Architecture-based solutions usually exploit distributed data storage to minimize the threat of data leakage, but some existing schemes [18, 19] still have the risk of leaking users’ privacy and increasing the computing burden of local devices. Algorithms-based solutions are different from them, usually utilize an encryption algorithm to protect the original sensitive data. Several studies have revealed that the encryption-based solution can reduce the risk of leaking users’ privacy [17]. At present, some researchers have proposed various solutions to the privacy protection recommendation system, such as [2022]. Erkin et al. [20] prevented the malicious users and server from accessing privacy-sensitive data by using homomorphic encryption. Kaur et al. [21] introduced arbitrary distributed data based on two techniques: multi-party random masking and polynomial aggregation, which can improve the efficacy of recommender system and protect users’ privacy. Ma et al. [22] realized a friend recommendation in a way of protecting privacy by utilizing social attributes and trust relationship about online social network users. However, these schemes all cause heavy computational overhead.

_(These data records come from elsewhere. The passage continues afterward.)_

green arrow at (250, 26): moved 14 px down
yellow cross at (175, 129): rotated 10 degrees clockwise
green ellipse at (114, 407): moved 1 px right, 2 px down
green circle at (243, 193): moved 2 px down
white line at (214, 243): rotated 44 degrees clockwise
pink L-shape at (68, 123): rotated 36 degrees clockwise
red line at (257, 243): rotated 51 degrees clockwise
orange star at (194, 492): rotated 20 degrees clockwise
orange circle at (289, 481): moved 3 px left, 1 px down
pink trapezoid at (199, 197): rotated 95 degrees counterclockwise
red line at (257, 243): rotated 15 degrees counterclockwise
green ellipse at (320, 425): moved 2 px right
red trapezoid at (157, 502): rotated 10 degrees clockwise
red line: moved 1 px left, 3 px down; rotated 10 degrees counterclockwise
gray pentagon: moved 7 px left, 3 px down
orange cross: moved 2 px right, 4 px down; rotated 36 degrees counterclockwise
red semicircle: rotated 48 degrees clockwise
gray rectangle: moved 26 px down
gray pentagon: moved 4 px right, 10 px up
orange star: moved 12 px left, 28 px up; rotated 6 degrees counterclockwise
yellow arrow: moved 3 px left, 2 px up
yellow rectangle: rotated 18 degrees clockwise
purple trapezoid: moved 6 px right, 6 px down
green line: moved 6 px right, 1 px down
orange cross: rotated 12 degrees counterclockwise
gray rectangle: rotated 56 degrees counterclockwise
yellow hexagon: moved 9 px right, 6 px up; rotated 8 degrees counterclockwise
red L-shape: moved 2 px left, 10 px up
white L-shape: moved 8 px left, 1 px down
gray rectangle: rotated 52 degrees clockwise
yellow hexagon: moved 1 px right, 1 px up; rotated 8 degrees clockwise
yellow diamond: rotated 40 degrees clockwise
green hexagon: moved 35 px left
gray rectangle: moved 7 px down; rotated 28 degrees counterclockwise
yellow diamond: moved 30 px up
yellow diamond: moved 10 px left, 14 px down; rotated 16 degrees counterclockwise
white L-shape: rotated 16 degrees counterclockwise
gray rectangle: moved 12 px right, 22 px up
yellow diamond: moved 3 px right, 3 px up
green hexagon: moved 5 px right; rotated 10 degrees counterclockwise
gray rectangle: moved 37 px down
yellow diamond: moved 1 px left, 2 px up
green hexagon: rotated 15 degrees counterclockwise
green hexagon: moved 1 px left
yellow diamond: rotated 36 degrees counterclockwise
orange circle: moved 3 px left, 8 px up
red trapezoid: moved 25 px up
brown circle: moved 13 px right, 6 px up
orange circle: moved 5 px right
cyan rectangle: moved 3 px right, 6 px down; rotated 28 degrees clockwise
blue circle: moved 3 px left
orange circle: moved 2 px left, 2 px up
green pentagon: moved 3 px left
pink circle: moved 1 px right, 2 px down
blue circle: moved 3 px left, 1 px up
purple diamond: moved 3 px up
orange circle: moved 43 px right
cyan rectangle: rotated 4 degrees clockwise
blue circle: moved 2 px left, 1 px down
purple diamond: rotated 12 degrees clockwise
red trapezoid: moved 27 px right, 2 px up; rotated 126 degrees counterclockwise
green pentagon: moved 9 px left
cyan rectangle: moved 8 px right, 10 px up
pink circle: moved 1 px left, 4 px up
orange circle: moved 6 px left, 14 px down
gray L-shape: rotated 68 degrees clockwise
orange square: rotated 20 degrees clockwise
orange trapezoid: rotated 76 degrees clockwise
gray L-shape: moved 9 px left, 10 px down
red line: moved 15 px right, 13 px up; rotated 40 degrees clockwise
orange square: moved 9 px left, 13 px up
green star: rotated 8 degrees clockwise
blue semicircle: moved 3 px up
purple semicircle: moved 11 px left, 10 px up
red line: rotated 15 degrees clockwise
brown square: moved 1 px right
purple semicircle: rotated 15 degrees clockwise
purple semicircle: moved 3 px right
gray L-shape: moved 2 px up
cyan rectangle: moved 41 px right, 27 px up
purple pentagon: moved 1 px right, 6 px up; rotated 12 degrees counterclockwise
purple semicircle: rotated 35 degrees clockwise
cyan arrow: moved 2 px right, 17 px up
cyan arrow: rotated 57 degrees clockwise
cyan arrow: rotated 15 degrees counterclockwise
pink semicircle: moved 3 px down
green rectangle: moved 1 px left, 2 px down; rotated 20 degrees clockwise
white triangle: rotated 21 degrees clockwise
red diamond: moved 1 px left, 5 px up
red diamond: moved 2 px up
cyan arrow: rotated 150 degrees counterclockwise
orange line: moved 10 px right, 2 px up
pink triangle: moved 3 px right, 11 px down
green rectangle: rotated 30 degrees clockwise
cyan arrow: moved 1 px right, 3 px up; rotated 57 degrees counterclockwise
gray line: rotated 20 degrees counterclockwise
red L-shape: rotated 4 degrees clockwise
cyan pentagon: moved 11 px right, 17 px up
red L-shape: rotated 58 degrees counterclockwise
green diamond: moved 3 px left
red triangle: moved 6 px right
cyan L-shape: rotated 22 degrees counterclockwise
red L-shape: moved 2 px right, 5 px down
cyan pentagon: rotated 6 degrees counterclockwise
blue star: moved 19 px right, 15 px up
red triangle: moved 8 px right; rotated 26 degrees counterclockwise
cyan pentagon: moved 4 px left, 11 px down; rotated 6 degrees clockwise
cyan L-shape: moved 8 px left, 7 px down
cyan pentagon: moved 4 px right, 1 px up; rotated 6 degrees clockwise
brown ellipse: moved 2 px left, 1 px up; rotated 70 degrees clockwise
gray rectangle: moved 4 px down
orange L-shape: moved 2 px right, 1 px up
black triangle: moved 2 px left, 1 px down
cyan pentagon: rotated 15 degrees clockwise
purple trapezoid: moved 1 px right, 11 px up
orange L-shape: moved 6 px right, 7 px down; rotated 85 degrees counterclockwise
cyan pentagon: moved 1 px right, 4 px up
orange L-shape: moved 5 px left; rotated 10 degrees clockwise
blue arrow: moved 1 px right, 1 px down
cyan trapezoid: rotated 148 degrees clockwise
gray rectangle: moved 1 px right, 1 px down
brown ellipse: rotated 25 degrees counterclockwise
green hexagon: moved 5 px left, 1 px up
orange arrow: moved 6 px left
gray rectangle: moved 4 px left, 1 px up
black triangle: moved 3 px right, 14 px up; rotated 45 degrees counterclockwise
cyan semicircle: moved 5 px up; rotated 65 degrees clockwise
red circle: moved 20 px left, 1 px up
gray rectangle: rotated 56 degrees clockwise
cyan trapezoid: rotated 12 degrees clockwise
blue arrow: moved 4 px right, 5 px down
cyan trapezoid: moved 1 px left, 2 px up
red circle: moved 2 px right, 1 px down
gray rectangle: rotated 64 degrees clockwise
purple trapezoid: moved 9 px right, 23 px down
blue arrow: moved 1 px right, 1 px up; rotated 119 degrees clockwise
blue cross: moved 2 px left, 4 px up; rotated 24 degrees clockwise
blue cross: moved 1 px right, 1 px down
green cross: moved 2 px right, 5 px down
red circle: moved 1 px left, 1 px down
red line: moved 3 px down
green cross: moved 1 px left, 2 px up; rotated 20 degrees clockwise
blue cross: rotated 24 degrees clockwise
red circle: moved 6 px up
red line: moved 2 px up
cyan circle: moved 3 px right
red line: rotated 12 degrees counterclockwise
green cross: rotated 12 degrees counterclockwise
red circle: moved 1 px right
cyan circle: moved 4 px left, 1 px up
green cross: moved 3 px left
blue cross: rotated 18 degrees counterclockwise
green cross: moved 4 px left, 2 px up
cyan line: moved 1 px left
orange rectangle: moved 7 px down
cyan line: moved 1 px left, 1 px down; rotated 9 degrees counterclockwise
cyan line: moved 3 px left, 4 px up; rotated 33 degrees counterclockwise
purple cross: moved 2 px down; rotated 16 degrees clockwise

Besides, to ensure the accuracy of the recommendation items, the current Recommender System will take the similarity as the reference parameter of recommendation. In [23], the similarity between users is calculated to help get more accurate recommendation results. In [24], the similarity between users and items is calculated. To further improve the accuracy of recommendations, asymmetric similarity method was mentioned in [25], where weighted schemes made recommendations more accurate, taking into account the varying degrees of influence of each factor. But that will raise privacy issues. This is due to the similarity calculation in the recommendation process will involve the user’s privacy information, the recommender server may be able to know the users’ personal interests, which contain sensitive information. Some studies have proposed solutions to this problem, such as [12, 13, 26]. Li et al. [26] proposed a privacy-preserving scheme to implement a contextual recommendation for online social communications, which can hide users’ real identities from other users by using pseudonyms. Zhang et al. [12] used BGN Cryptosystem to protect users’ privacy in the recommendation process, which utilized homomorphic property to calculate the similarity between two users in the ciphertext domain. However, the scheme causes heavy computing burden on the user side, in which the computation of bilinear pairs is used. In addition, Xu et al. [13] focused on similarity and evaluation of truth to propose a privacy-preserving recommendation scheme. However, it used a centralized framework so that it is unsuitable for the scenario with multiple recommenders. FL can solve this problem very well. Many existing studies utilize FL to achieve collaboration while protecting data privacy. In [27], a scheme called EPPDA was proposed, which can resist the reverse attack by utilizing secret sharing and an efficient privacy-preserving data aggregation method for FL.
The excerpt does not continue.